Your task – Retype the listing exactly. Leave out the images.
==== Exercise materials
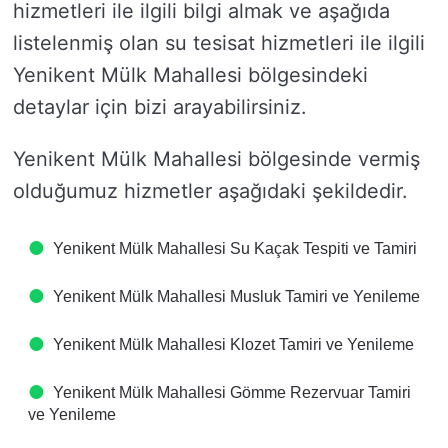
hizmetleri ile ilgili bilgi almak ve aşağıda
listelenmiş olan su tesisat hizmetleri ile ilgili
Yenikent Mülk Mahallesi bölgesindeki
detaylar için bizi arayabilirsiniz.
Yenikent Mülk Mahallesi bölgesinde vermiş
olduğumuz hizmetler aşağıdaki şekildedir.
Yenikent Mülk Mahallesi Su Kaçak Tespiti ve Tamiri
Yenikent Mülk Mahallesi Musluk Tamiri ve Yenileme
Yenikent Mülk Mahallesi Klozet Tamiri ve Yenileme
Yenikent Mülk Mahallesi Gömme Rezervuar Tamiri
ve Yenileme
========
Answer box –
hizmetleri ile ilgili bilgi almak ve aşağıda
listelenmiş olan su tesisat hizmetleri ile ilgili
Yenikent Mülk Mahallesi bölgesindeki
detaylar için bizi arayabilirsiniz.
Yenikent Mülk Mahallesi bölgesinde vermiş
olduğumuz hizmetler aşağıdaki şekildedir.
Yenikent Mülk Mahallesi Su Kaçak Tespiti ve Tamiri
Yenikent Mülk Mahallesi Musluk Tamiri ve Yenileme
Yenikent Mülk Mahallesi Klozet Tamiri ve Yenileme
Yenikent Mülk Mahallesi Gömme Rezervuar Tamiri
ve Yenileme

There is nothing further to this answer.